Fly the Flags
No ribbon crisis.

September 13, 2001 6:00 p.m.

 

he first thing I saw when I walked out of my apartment yesterday morning was a red, white, and blue bandanna stuffed in someone's back pocket.

Flags are being sold on the street. They are plastered on the back of trucks and hang out of windows, or are draped around the shoulders of people walking. Tiny ones are waved in people's hands.

One of the more heartening things about the reaction to Tuesday is that so far this is a flag-waving "crisis" — not a yellow-ribbon, pink-ribbon, or black-ribbon crisis. The one lapel-ribbon I have seen was worn by Sen. Barbara Mikulski last night, and it was red, white, and blue.

This is an important symbolic matter because the flag is redolent of honor and country.
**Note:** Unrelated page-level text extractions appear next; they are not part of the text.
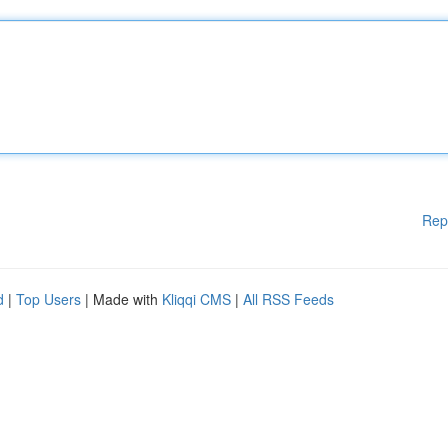
Rep
d
|
Top Users
| Made with
Kliqqi CMS
|
All RSS Feeds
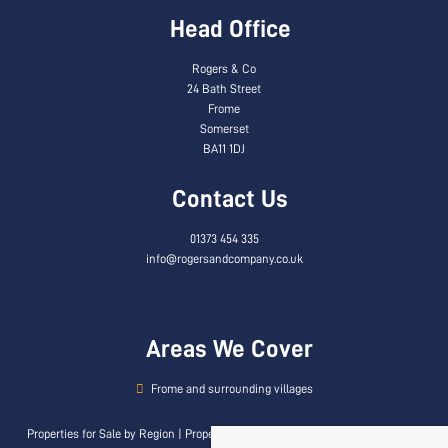
Head Office
Rogers & Co
24 Bath Street
Frome
Somerset
BA11 1DJ
Contact Us
01373 454 335
info@rogersandcompany.co.uk
Areas We Cover
Frome and surrounding villages
Properties for Sale by Region
|
Properties to Let by Region
|
Privacy & Cookie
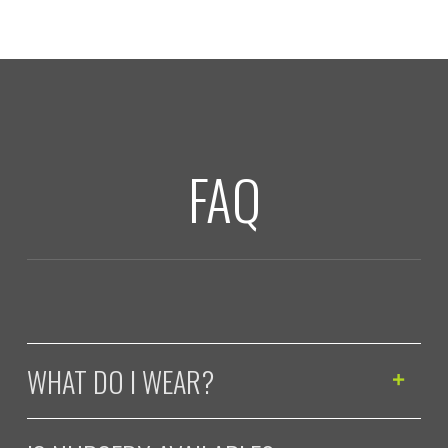
FAQ
WHAT DO I WEAR?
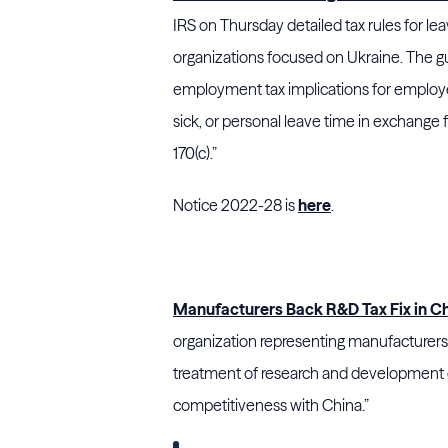
IRS on Thursday detailed tax rules for l
organizations focused on Ukraine. The g
employment tax implications for employe
sick, or personal leave time in exchange
170(c).”
Notice 2022-28 is
here
.
Manufacturers Back R&D Tax Fix in Chi
organization representing manufacturers
treatment of research and development c
competitiveness with China.”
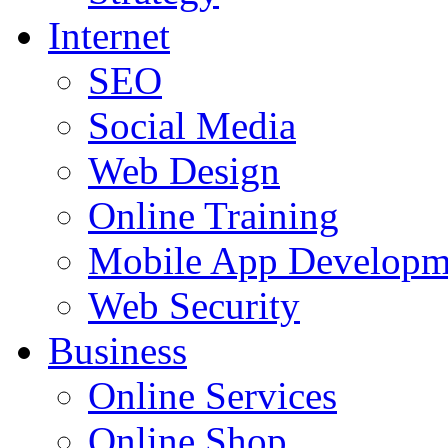
Internet
SEO
Social Media
Web Design
Online Training
Mobile App Developm
Web Security
Business
Online Services
Online Shop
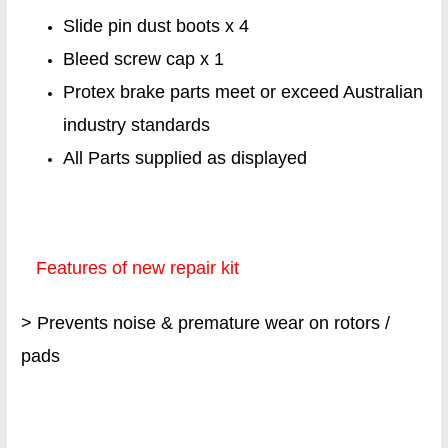
Slide pin dust boots x 4
Bleed screw cap x 1
Protex brake parts meet or exceed Australian
industry standards
All Parts supplied as displayed
Features of new repair kit
> Prevents noise & premature wear on rotors /
pads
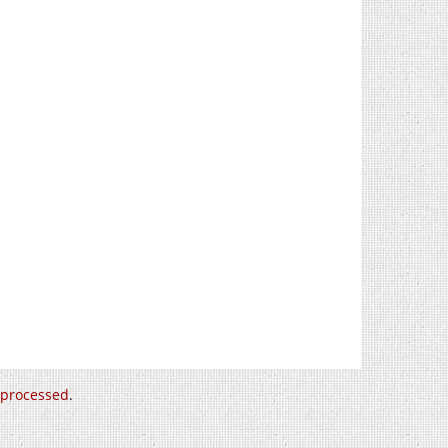
 processed
.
The ribbons reek of sentimentality and victimology. They were popularized, after all, during the Iranian hostage crisis, a period of national humiliation.

In general, there has been a remarkable lack of public weepiness, given the horrific circumstances. Even after this heartbreaking catastrophe, the public storyline has featured duty, not emotions; resolve, not powerlessness.
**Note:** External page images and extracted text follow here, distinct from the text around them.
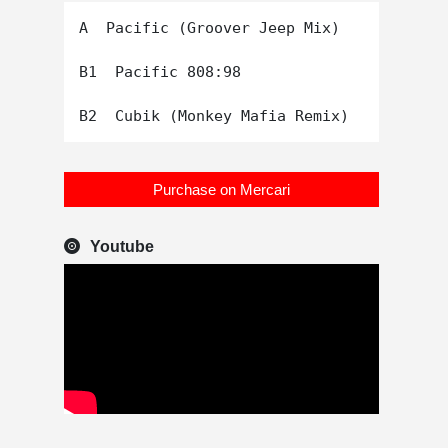
A  Pacific (Groover Jeep Mix)

B1  Pacific 808:98

Purchase on Mercari
Youtube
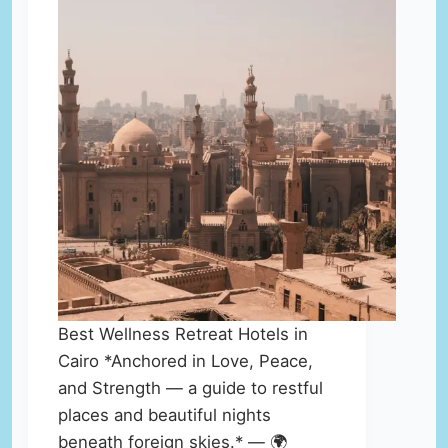
Best Wellness Retreat Hotels in
Cairo *Anchored in Love, Peace,
and Strength — a guide to restful
places and beautiful nights
beneath foreign skies.* — 🌍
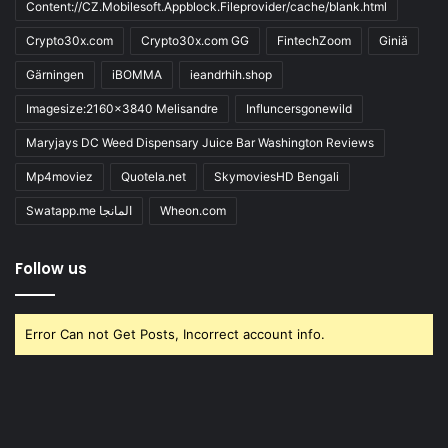
Content://CZ.Mobilesoft.Appblock.Fileprovider/cache/blank.html
Crypto30x.com
Crypto30x.com GG
FintechZoom
Giniä
Gärningen
iBOMMA
ieandrhih.shop
Imagesize:2160x3840 Melisandre
Influncersgonewild
Maryjays DC Weed Dispensary Juice Bar Washington Reviews
Mp4moviez
Quotela.net
SkymoviesHD Bengali
Swatapp.me المانجا
Wheon.com
Follow us
Error Can not Get Posts, Incorrect account info.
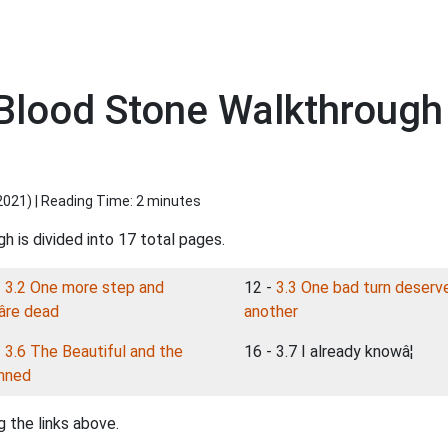
lood Stone Walkthrough 3
2021
) | Reading Time: 2 minutes
h is divided into 17 total pages.
-
3.2 One more step and
12 -
3.3 One bad turn deserv
re dead
another
-
3.6 The Beautiful and the
16 - 3.7 I already knowâ¦
mned
 the links above.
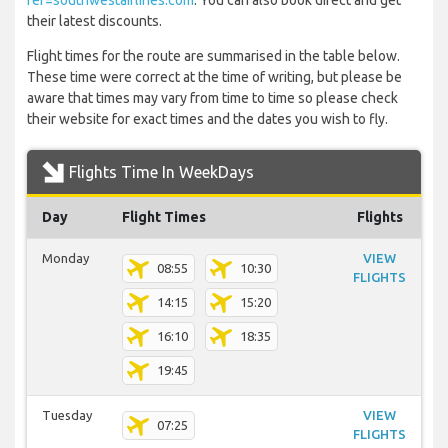
ref=southwestairlines.com
. You can also book direct and get
their latest discounts.
Flight times for the route are summarised in the table below.
These time were correct at the time of writing, but please be
aware that times may vary from time to time so please check
their website for exact times and the dates you wish to fly.
Flights Time In WeekDays
Day
Flight Times
Flights
Monday
VIEW
08:55
10:30
FLIGHTS
14:15
15:20
16:10
18:35
19:45
Tuesday
VIEW
07:25
FLIGHTS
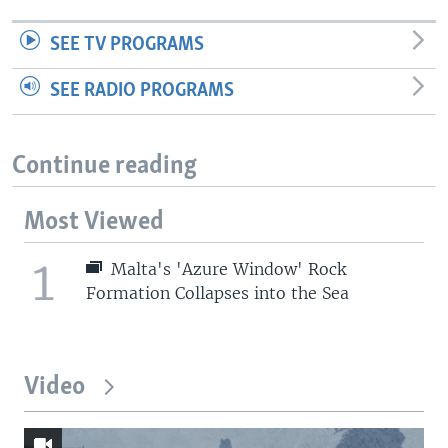
SEE TV PROGRAMS
SEE RADIO PROGRAMS
Continue reading
Most Viewed
1
Malta's 'Azure Window' Rock
Formation Collapses into the Sea
Video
We have heard of the firefighters who sacrificed their lives so that others might be saved, of Barbara Olson calling to ask what she could do after her plane was hijacked, of the awe-inspiring acts of heroism of the passengers on the plane that crashed near Pittsburgh.
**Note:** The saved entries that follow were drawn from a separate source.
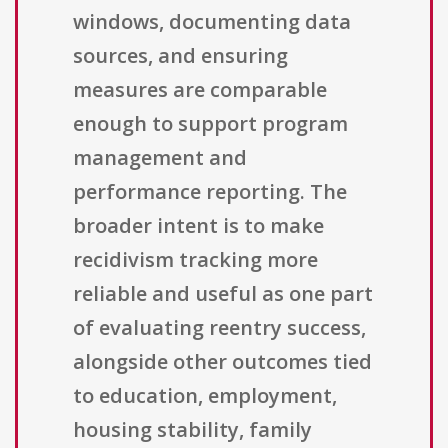
windows, documenting data
sources, and ensuring
measures are comparable
enough to support program
management and
performance reporting. The
broader intent is to make
recidivism tracking more
reliable and useful as one part
of evaluating reentry success,
alongside other outcomes tied
to education, employment,
housing stability, family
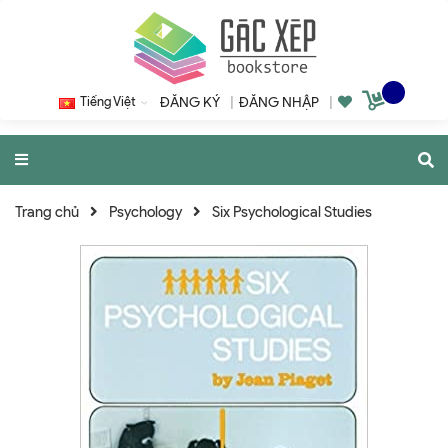
Tiếng Việt
ĐĂNG KÝ
|
ĐĂNG NHẬP
|
Trang chủ
Psychology
Six Psychological Studies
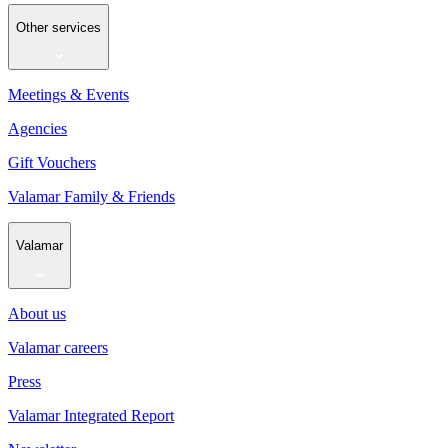
Other services
Meetings & Events
Agencies
Gift Vouchers
Valamar Family & Friends
Valamar
About us
Valamar careers
Press
Valamar Integrated Report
NR has complained often about the feminization of America, the softness that characterizes our culture. But wars can change everything, and it may be that these attacks have burrowed deep into the national character, where beneath the layers of blather and psycho-nonsense, something sterner and stronger still exists.

We, and the rest of the world, will know soon enough, as the country begins to wage its war, as Paul Wolfowitz put it this morning, "to end" terrorist-sponsoring states.